(What you need to do):
Leave the images aside and output every entry exactly.

*** Data records ***

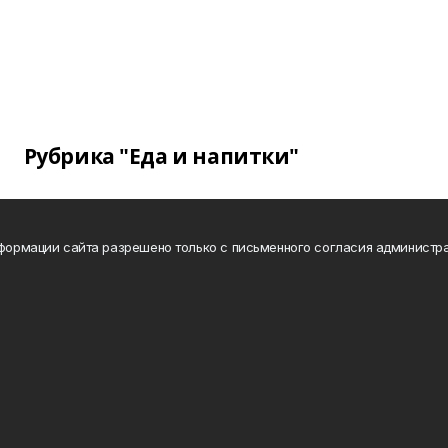
Рубрика "Еда и напитки"
нформации сайта разрешено только с письменного согласия администра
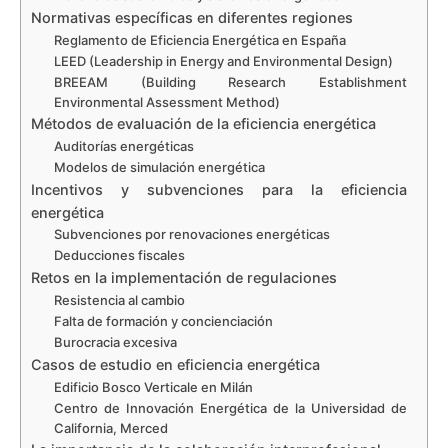
Normativas específicas en diferentes regiones
Reglamento de Eficiencia Energética en España
LEED (Leadership in Energy and Environmental Design)
BREEAM (Building Research Establishment
Environmental Assessment Method)
Métodos de evaluación de la eficiencia energética
Auditorías energéticas
Modelos de simulación energética
Incentivos y subvenciones para la eficiencia
energética
Subvenciones por renovaciones energéticas
Deducciones fiscales
Retos en la implementación de regulaciones
Resistencia al cambio
Falta de formación y concienciación
Burocracia excesiva
Casos de estudio en eficiencia energética
Edificio Bosco Verticale en Milán
Centro de Innovación Energética de la Universidad de
California, Merced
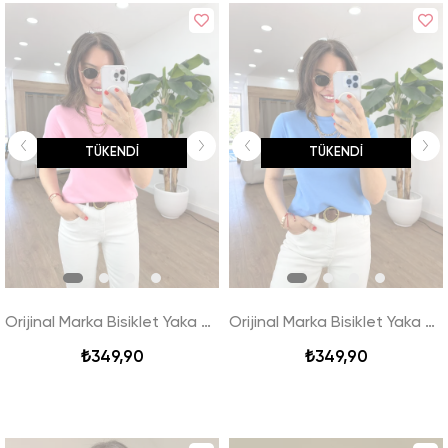
TÜKENDI
TÜKENDI
Orijinal Marka Bisiklet Yaka Tshirt - Pembe
Orijinal Marka Bisiklet Yaka Tshirt - Mavi
₺349,90
₺349,90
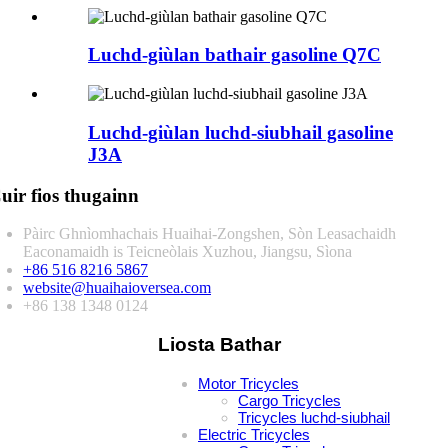
Luchd-giùlan bathair gasoline Q7C
Luchd-giùlan luchd-siubhail gasoline
J3A
uir fios thugainn
Pàirc Ghnìomhachais Huaihai-Zongshen, Sòn Leasachaidh
Eaconamaidh is Teicneòlais Xuzhou, Jiangsu, Sìona
+86 516 8216 5867
website@huaihaioversea.com
+86 138 1348 0124
Liosta Bathar
Motor Tricycles
Cargo Tricycles
Tricycles luchd-siubhail
Electric Tricycles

*** End of Data records ***

(Answer):
Рубрика "Еда и напитки"
нформации сайта разрешено только с письменного согласия администра
Normativas específicas en diferentes regiones
Reglamento de Eficiencia Energética en España
LEED (Leadership in Energy and Environmental Design)
BREEAM (Building Research Establishment
Environmental Assessment Method)
Métodos de evaluación de la eficiencia energética
Auditorías energéticas
Modelos de simulación energética
Incentivos y subvenciones para la eficiencia
energética
Subvenciones por renovaciones energéticas
Deducciones fiscales
Retos en la implementación de regulaciones
Resistencia al cambio
Falta de formación y concienciación
Burocracia excesiva
Casos de estudio en eficiencia energética
Edificio Bosco Verticale en Milán
Centro de Innovación Energética de la Universidad de
California, Merced
TÜKENDI
TÜKENDI
Orijinal Marka Bisiklet Yaka Tshirt - Pembe
Orijinal Marka Bisiklet Yaka Tshirt - Mavi
₺349,90
₺349,90
Luchd-giùlan bathair gasoline Q7C
Luchd-giùlan luchd-siubhail gasoline
J3A
uir fios thugainn
Pàirc Ghnìomhachais Huaihai-Zongshen, Sòn Leasachaidh
Eaconamaidh is Teicneòlais Xuzhou, Jiangsu, Sìona
+86 516 8216 5867
website@huaihaioversea.com
+86 138 1348 0124
Liosta Bathar
Motor Tricycles
Cargo Tricycles
Tricycles luchd-siubhail
Electric Tricycles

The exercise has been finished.